Work to complete: Pull each line holding "مباراة" out of the entries below.

Source data:

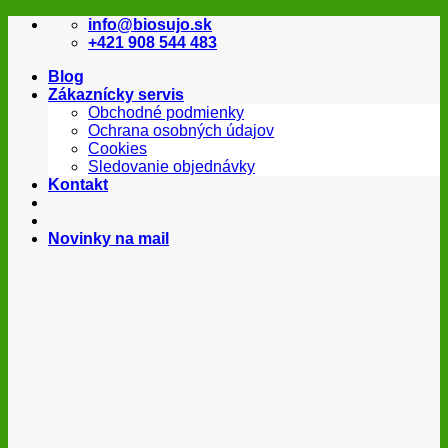
Skip
info@biosujo.sk
to
+421 908 544 483
content
Blog
Zákaznícky servis
Obchodné podmienky
Ochrana osobných údajov
Cookies
Sledovanie objednávky
Kontakt
Novinky na mail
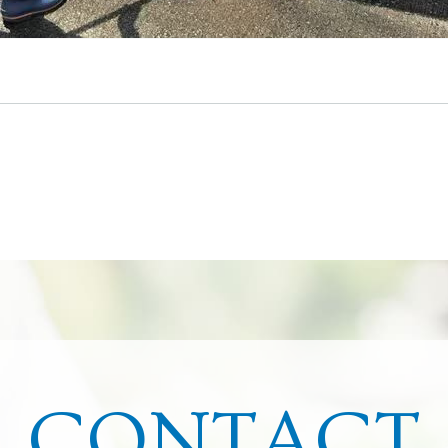
CONTACT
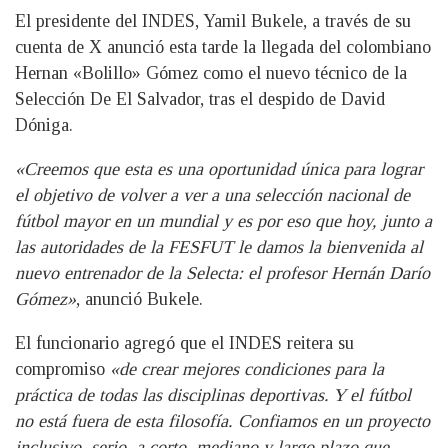
El presidente del INDES, Yamil Bukele, a través de su
cuenta de X anunció esta tarde la llegada del colombiano
Hernan «Bolillo» Gómez como el nuevo técnico de la
Selección De El Salvador, tras el despido de David
Dóniga.
«Creemos que esta es una oportunidad única para lograr
el objetivo de volver a ver a una selección nacional de
fútbol mayor en un mundial y es por eso que hoy, junto a
las autoridades de la FESFUT le damos la bienvenida al
nuevo entrenador de la Selecta: el profesor Hernán Darío
Gómez»
, anunció Bukele.
El funcionario agregó que el INDES reitera su
compromiso
«de crear mejores condiciones para la
práctica de todas las disciplinas deportivas. Y el fútbol
no está fuera de esta filosofía. Confiamos en un proyecto
inclusivo, serio, a corto, mediano y largo plazo que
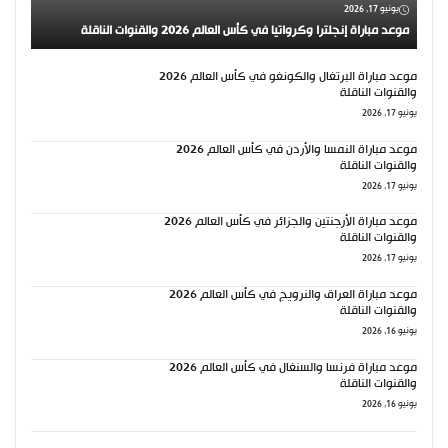
يونيو 17, 2026
موعد مباراة إنجلترا وكرواتيا في كأس العالم 2026 والقنوات الناقلة
موعد مباراة البرتغال والكونغو في كأس العالم 2026
والقنوات الناقلة
يونيو 17, 2026
موعد مباراة النمسا والأردن في كأس العالم 2026
والقنوات الناقلة
يونيو 17, 2026
موعد مباراة الأرجنتين والجزائر في كأس العالم 2026
والقنوات الناقلة
يونيو 17, 2026
موعد مباراة العراق والنرويج في كأس العالم 2026
والقنوات الناقلة
يونيو 16, 2026
موعد مباراة فرنسا والسنغال في كأس العالم 2026
والقنوات الناقلة
يونيو 16, 2026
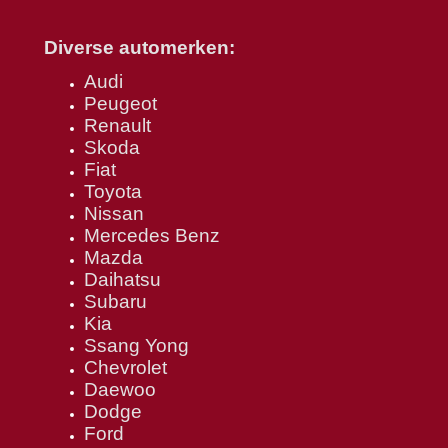
Diverse automerken:
Audi
Peugeot
Renault
Skoda
Fiat
Toyota
Nissan
Mercedes Benz
Mazda
Daihatsu
Subaru
Kia
Ssang Yong
Chevrolet
Daewoo
Dodge
Ford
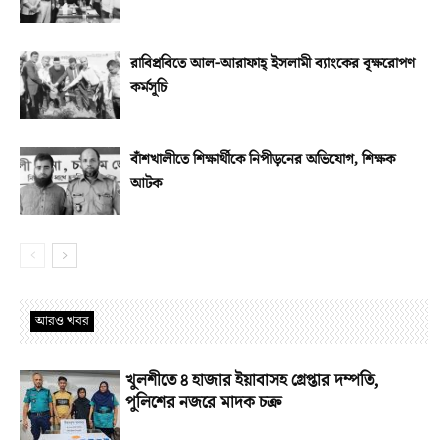
রাবিপ্রবিতে আল-আরাফাহ্‌ ইসলামী ব্যাংকের বৃক্ষরোপণ
কর্মসূচি
বাঁশখালীতে শিক্ষার্থীকে নিপীড়নের অভিযোগ, শিক্ষক
আটক
আরও খবর
খুলশীতে ৪ হাজার ইয়াবাসহ গ্রেপ্তার দম্পতি,
পুলিশের নজরে মাদক চক্র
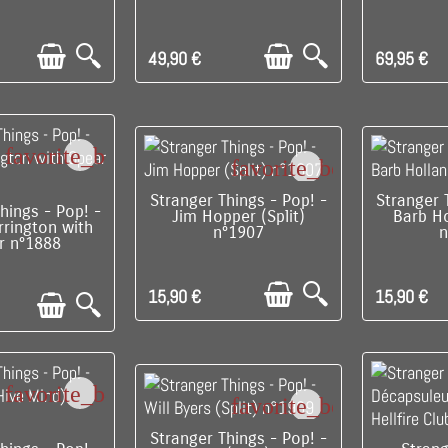
49,90 €
69,95 €
favorite_border
favorite_border
DISPONIBLE
DI
Stranger Things - Pop! -
Stranger 
PONIBLE
hings - Pop! -
Jim Hopper (Split)
Barb Ho
rrington with
n°1907
n
r n°1888
15,90 €
15,90 €
favorite_border
favorite_border
DISPONIBLE
Stranger Things - Pop! -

Response to the exercise:
موعد مباراة إنجلترا وكرواتيا في كأس العالم 2026 والقنوات الناقلة
موعد مباراة البرتغال والكونغو في كأس العالم 2026
موعد مباراة النمسا والأردن في كأس العالم 2026
موعد مباراة الأرجنتين والجزائر في كأس العالم 2026
موعد مباراة العراق والنرويج في كأس العالم 2026
موعد مباراة فرنسا والسنغال في كأس العالم 2026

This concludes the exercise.